▽

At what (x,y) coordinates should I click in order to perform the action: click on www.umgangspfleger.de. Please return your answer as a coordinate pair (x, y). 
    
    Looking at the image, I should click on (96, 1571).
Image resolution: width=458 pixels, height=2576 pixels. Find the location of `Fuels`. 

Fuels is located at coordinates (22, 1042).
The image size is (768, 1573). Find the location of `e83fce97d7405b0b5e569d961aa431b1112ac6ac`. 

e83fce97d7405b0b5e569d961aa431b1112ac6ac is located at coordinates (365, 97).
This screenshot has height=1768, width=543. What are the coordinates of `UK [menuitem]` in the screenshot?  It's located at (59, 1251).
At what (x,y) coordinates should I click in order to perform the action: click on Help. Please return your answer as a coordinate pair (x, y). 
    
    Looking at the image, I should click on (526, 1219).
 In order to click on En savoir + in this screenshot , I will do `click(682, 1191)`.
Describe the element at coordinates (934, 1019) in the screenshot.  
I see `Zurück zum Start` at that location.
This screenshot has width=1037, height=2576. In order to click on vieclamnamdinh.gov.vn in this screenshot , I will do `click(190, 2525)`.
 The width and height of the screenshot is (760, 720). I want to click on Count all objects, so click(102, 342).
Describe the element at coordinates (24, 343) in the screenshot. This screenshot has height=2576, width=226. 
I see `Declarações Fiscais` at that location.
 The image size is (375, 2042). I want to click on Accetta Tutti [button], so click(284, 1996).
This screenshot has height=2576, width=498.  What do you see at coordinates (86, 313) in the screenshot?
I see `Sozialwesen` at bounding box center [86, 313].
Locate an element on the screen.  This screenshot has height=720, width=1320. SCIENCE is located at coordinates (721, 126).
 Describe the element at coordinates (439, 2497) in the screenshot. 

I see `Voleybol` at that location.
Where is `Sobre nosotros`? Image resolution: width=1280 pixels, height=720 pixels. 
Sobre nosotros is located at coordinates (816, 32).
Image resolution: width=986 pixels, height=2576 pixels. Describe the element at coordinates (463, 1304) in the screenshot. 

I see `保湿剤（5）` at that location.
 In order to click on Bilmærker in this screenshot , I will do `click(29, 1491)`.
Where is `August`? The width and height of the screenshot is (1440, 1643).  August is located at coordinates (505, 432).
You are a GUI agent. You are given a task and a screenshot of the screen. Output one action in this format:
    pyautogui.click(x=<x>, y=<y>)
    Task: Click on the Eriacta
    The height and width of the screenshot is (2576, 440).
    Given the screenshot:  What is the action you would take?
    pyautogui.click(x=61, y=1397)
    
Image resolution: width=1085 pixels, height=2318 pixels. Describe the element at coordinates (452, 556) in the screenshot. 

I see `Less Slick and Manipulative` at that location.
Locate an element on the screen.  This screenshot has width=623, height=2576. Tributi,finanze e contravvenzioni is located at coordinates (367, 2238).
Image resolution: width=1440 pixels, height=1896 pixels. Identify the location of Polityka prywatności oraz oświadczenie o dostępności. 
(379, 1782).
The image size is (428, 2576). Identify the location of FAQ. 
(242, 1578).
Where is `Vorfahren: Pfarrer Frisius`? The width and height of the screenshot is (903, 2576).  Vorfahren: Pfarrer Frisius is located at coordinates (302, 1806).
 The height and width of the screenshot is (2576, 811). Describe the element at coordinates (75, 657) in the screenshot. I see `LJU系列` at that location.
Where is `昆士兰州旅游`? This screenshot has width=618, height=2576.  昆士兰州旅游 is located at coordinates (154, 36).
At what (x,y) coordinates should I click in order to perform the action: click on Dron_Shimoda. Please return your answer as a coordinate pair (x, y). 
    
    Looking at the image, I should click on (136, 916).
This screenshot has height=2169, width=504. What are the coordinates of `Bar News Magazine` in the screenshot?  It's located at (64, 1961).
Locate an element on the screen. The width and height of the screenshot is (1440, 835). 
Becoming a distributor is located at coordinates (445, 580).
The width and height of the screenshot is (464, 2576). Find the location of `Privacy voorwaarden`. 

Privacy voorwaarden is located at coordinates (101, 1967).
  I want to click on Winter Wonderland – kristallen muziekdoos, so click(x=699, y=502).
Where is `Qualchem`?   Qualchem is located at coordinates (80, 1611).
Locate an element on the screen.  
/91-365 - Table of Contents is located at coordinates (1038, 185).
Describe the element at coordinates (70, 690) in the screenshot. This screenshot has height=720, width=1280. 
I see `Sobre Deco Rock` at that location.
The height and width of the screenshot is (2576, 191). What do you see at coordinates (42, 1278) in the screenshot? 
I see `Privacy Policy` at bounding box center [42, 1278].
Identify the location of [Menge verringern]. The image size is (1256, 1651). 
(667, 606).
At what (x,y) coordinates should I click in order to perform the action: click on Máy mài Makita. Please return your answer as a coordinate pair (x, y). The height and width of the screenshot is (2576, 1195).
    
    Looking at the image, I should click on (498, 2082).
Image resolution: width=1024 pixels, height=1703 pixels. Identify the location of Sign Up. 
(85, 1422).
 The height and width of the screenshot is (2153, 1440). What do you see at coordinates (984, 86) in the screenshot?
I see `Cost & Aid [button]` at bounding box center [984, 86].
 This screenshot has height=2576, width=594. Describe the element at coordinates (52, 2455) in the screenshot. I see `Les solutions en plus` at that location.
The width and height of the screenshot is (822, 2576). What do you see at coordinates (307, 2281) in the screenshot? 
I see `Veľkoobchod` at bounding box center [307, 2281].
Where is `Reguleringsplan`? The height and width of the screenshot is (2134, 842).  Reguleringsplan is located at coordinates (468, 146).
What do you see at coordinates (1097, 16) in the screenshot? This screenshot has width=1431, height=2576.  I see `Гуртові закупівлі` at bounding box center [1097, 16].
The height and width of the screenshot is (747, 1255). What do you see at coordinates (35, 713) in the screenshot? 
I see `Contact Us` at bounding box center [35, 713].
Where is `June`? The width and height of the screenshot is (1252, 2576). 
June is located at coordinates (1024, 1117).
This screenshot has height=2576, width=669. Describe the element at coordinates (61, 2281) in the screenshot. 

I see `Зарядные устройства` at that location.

△

▶ **Exercise instructions**
Would you please repeat exactly the lines above, starting at the line with "Image resolution: width=986" and stopping at the line with "pyautogui.click(x=<x>, y=<y>)", both included?

▶ **Your solution**
Image resolution: width=986 pixels, height=2576 pixels. Describe the element at coordinates (463, 1304) in the screenshot. 

I see `保湿剤（5）` at that location.
 In order to click on Bilmærker in this screenshot , I will do `click(29, 1491)`.
Where is `August`? The width and height of the screenshot is (1440, 1643).  August is located at coordinates (505, 432).
You are a GUI agent. You are given a task and a screenshot of the screen. Output one action in this format:
    pyautogui.click(x=<x>, y=<y>)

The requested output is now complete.